» Document understanding data
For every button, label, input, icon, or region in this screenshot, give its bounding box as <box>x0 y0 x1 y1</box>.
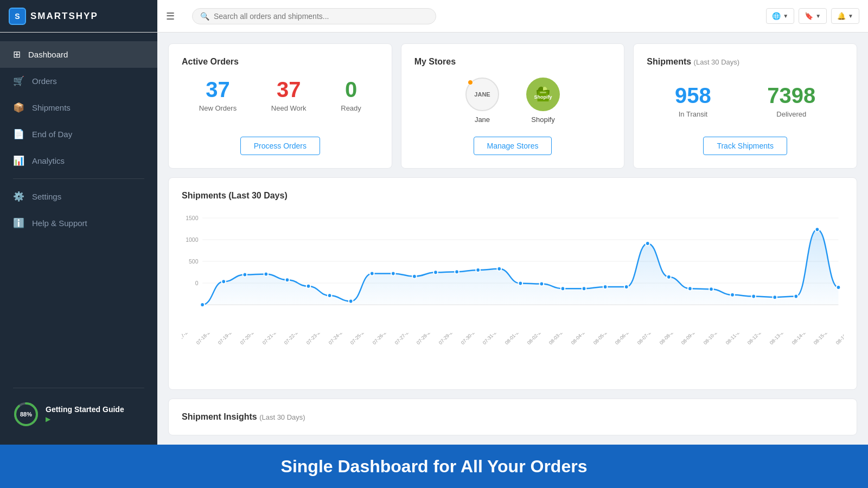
x-axis-label: 08-16-2019 <box>835 333 844 345</box>
svg-point-19 <box>307 284 311 288</box>
ready-value: 0 <box>341 78 361 102</box>
globe-button[interactable]: 🌐 ▼ <box>766 8 794 24</box>
bookmark-chevron: ▼ <box>815 13 821 19</box>
x-axis-label: 07-31-2019 <box>482 333 503 345</box>
sidebar-nav: ⊞ Dashboard 🛒 Orders 📦 Shipments 📄 End o… <box>0 41 157 236</box>
x-axis-label: 08-06-2019 <box>614 333 636 345</box>
x-axis-label: 07-30-2019 <box>459 333 481 345</box>
settings-icon: ⚙️ <box>13 191 24 202</box>
x-axis-label: 07-23-2019 <box>305 333 327 345</box>
in-transit-value: 958 <box>675 84 711 108</box>
sidebar-item-end-of-day[interactable]: 📄 End of Day <box>0 121 157 147</box>
svg-point-22 <box>370 271 374 275</box>
x-axis-label: 07-21-2019 <box>261 333 283 345</box>
globe-chevron: ▼ <box>783 13 788 19</box>
progress-circle: 88% <box>13 401 39 427</box>
in-transit-label: In Transit <box>675 110 711 118</box>
svg-point-15 <box>221 279 226 284</box>
svg-point-43 <box>815 227 820 232</box>
x-axis-label: 08-09-2019 <box>680 333 702 345</box>
svg-point-29 <box>518 281 522 286</box>
x-axis-label: 07-22-2019 <box>283 333 305 345</box>
globe-icon: 🌐 <box>772 12 781 20</box>
delivered-stat: 7398 Delivered <box>767 84 815 118</box>
sidebar-item-shipments[interactable]: 📦 Shipments <box>0 94 157 121</box>
sidebar-item-orders[interactable]: 🛒 Orders <box>0 68 157 94</box>
dashboard-icon: ⊞ <box>13 49 21 60</box>
x-axis-label: 07-19-2019 <box>217 333 239 345</box>
cards-row: Active Orders 37 New Orders 37 Need Work… <box>168 43 857 169</box>
sidebar-label-settings: Settings <box>32 192 61 201</box>
sidebar-item-dashboard[interactable]: ⊞ Dashboard <box>0 41 157 68</box>
svg-point-35 <box>646 241 650 246</box>
x-axis-label: 08-15-2019 <box>813 333 834 345</box>
manage-stores-button[interactable]: Manage Stores <box>474 137 552 155</box>
shopify-store-name: Shopify <box>531 115 554 124</box>
main-content: Active Orders 37 New Orders 37 Need Work… <box>157 33 868 445</box>
svg-point-36 <box>667 275 671 279</box>
in-transit-stat: 958 In Transit <box>675 84 711 118</box>
x-axis-label: 08-04-2019 <box>570 333 592 345</box>
shopify-bag-icon: Shopify <box>533 84 553 105</box>
svg-point-42 <box>794 294 799 299</box>
x-axis-label: 08-10-2019 <box>703 333 724 345</box>
need-work-value: 37 <box>271 78 307 102</box>
process-orders-button[interactable]: Process Orders <box>240 137 320 155</box>
svg-text:500: 500 <box>189 258 199 265</box>
menu-toggle[interactable]: ☰ <box>166 10 175 22</box>
x-axis-label: 08-12-2019 <box>746 333 768 345</box>
sidebar-divider-1 <box>13 178 144 179</box>
jane-store-name: Jane <box>475 115 490 124</box>
chart-card: Shipments (Last 30 Days) 1500 1000 500 0 <box>168 177 857 390</box>
sidebar-item-help[interactable]: ℹ️ Help & Support <box>0 210 157 236</box>
getting-started-label: Getting Started Guide <box>46 405 124 414</box>
my-stores-card: My Stores JANE Jane <box>401 43 625 169</box>
x-axis-label: 08-01-2019 <box>504 333 526 345</box>
bookmark-button[interactable]: 🔖 ▼ <box>799 8 827 24</box>
x-axis-label: 07-17-2019 <box>182 333 194 345</box>
svg-point-18 <box>285 278 290 282</box>
bottom-banner: Single Dashboard for All Your Orders <box>0 445 868 488</box>
insights-card: Shipment Insights (Last 30 Days) <box>168 399 857 435</box>
svg-text:1500: 1500 <box>186 215 198 221</box>
x-axis-label: 08-11-2019 <box>724 333 746 345</box>
x-axis-label: 08-14-2019 <box>790 333 812 345</box>
shipments-chart: 1500 1000 500 0 <box>182 207 844 332</box>
sidebar-label-end-of-day: End of Day <box>32 130 72 139</box>
x-axis-label: 07-18-2019 <box>195 333 216 345</box>
need-work-label: Need Work <box>271 104 307 112</box>
sidebar-label-analytics: Analytics <box>32 156 65 165</box>
x-axis-label: 07-29-2019 <box>438 333 459 345</box>
logo: S SMARTSHYP <box>9 8 98 25</box>
track-shipments-button[interactable]: Track Shipments <box>703 137 787 155</box>
store-shopify: Shopify Shopify <box>526 78 560 124</box>
sidebar-divider-2 <box>13 388 144 388</box>
svg-text:0: 0 <box>195 280 199 286</box>
x-axis-label: 08-05-2019 <box>592 333 614 345</box>
my-stores-title: My Stores <box>414 57 611 67</box>
getting-started[interactable]: 88% Getting Started Guide ▶ <box>0 393 157 436</box>
store-jane: JANE Jane <box>465 78 499 124</box>
sidebar-label-dashboard: Dashboard <box>28 50 68 59</box>
new-orders-value: 37 <box>199 78 237 102</box>
shipments-card-title: Shipments (Last 30 Days) <box>647 57 844 67</box>
svg-point-32 <box>582 286 586 291</box>
notification-button[interactable]: 🔔 ▼ <box>831 8 859 24</box>
x-axis-label: 07-27-2019 <box>393 333 415 345</box>
svg-point-17 <box>264 272 269 276</box>
x-axis-label: 07-28-2019 <box>416 333 437 345</box>
delivered-value: 7398 <box>767 84 815 108</box>
sidebar-item-settings[interactable]: ⚙️ Settings <box>0 183 157 210</box>
svg-point-26 <box>455 269 459 274</box>
insights-title: Shipment Insights (Last 30 Days) <box>182 412 844 422</box>
sidebar-item-analytics[interactable]: 📊 Analytics <box>0 147 157 174</box>
svg-point-33 <box>603 285 608 289</box>
x-axis-label: 08-13-2019 <box>769 333 790 345</box>
svg-point-21 <box>349 299 353 304</box>
sidebar-label-shipments: Shipments <box>32 103 71 112</box>
chart-container: 1500 1000 500 0 <box>182 207 844 332</box>
search-input[interactable] <box>214 12 428 21</box>
svg-point-25 <box>433 270 438 274</box>
ready-stat: 0 Ready <box>341 78 361 112</box>
x-axis-label: 08-08-2019 <box>658 333 680 345</box>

» Task description
Write only the number of lines in the data where the string "Started" can be found.

» Result
2